Compliance vs culture change

Ian Carter’s talk on the study he ran with JISC on Research Data Management and Sharing raised a strong theme, which was echoed in many of the discussions I had during breaks. His interviews with representatives from 34 institutions revealed that there is a tension in the way we attempt to engage researchers with RDM and open data: on the one hand we say ‘you must do this to receive money/progression/recognition’, on the other we say ‘doing this benefits science and the wider world’. My belief is that the former is likely to generate small, short term wins on compliance rates, but potentially generate resentment. The latter requires more advocacy, but it is likely to generate true buy-in from researchers. Dr Carter advocates that the second approach, which aims for culture change, is indeed the most likely to succeed in the long term. He throws a challenge to all of us when he reports that researcher engagement is variable, RDM leadership is often fragile, responsible staff can be isolated, and few institutions consider all important aspects in their strategies. There is hope, however. As repositories develop better functionality and we find better ways to evidence the benefits of RDM and open data, we may see this area of research support grow into new strengths.

Infrastructural headaches

Repositories are the bread-and-butter of any Open Access support team: they are wonderful digital treasure troves, opening up our university’s invaluable research to the world and preserving it in perpetuity… but at times they can cause tremendous headaches too! A number of speakers shared the challenges they faced, as well as their solutions, saving the rest of us a lot of time and paracetamol. While there is still a split between institutions on the issue of whether depositing in a repository is done by researchers or mediated by support staff, it looked to me as though the trend is towards self-deposit by academics, which will mean more and more of us require automated systems for checking and updating records.

  • Nicola Barnett focused on how staff at the University of Leeds deal with the need to update repository records after they are officially published, for instance to set the correct embargo deadlines. She shared a useful set of instructions to automatically generate a list of recently published publications using Excel and a CrossRef API.
  • The diversity of publishers’ policies was arguably the greatest time-consuming hurdle in Suzanne Atkins’ work on making more monographs Open Access at the University of Birmingham. She ran a very successful pilot project to open up book chapters from one department, which had a glut of materials that could be made instantly OA, if the authors consented.

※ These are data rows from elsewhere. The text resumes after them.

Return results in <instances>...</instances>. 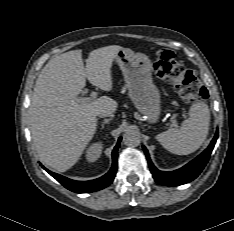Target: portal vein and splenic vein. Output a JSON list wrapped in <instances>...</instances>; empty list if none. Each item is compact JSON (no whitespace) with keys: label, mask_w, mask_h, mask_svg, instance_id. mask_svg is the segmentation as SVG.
Listing matches in <instances>:
<instances>
[{"label":"portal vein and splenic vein","mask_w":234,"mask_h":231,"mask_svg":"<svg viewBox=\"0 0 234 231\" xmlns=\"http://www.w3.org/2000/svg\"><path fill=\"white\" fill-rule=\"evenodd\" d=\"M97 97V93L96 92H91L90 97H80V98H76V102L78 103H88L93 101L95 98ZM175 118L176 116H172V121H173V126L177 127V124L175 123Z\"/></svg>","instance_id":"portal-vein-and-splenic-vein-1"}]
</instances>
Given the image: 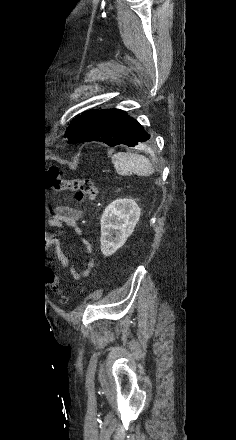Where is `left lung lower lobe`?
<instances>
[{
  "instance_id": "left-lung-lower-lobe-1",
  "label": "left lung lower lobe",
  "mask_w": 236,
  "mask_h": 440,
  "mask_svg": "<svg viewBox=\"0 0 236 440\" xmlns=\"http://www.w3.org/2000/svg\"><path fill=\"white\" fill-rule=\"evenodd\" d=\"M148 140L150 135L143 126L126 112L120 109H104L86 120L68 143L99 141L111 147L119 144L132 147Z\"/></svg>"
}]
</instances>
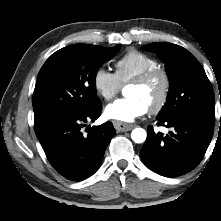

While this work was very worthwhile and likely puts the team ahead when it comes to the next REF, it was hindered by the need to check every single policy and by the publishers’ insistence on relying on case-by-case decision, rather than applying blanket policies.
  • If your current system is just not up to requirements, switching to a new one can be a good time investment in the long run, but it can come with its own demands. Catherine Parker and her team at the University of Huddersfield found this out when they had to manually migrate all previous records – a great feat that really brought out their community spirit and was accomplished in (only?) two and a half months of intensive work. Stuart Bentley from the University of Hull highlighted some of the challenges of switching to Worktribe, as well as considering the improved functionality in the new system.

Roles and time

Finally, several speakers examined the way teams are structured, often in the context of the age-old question of how to get it all done in the time we have.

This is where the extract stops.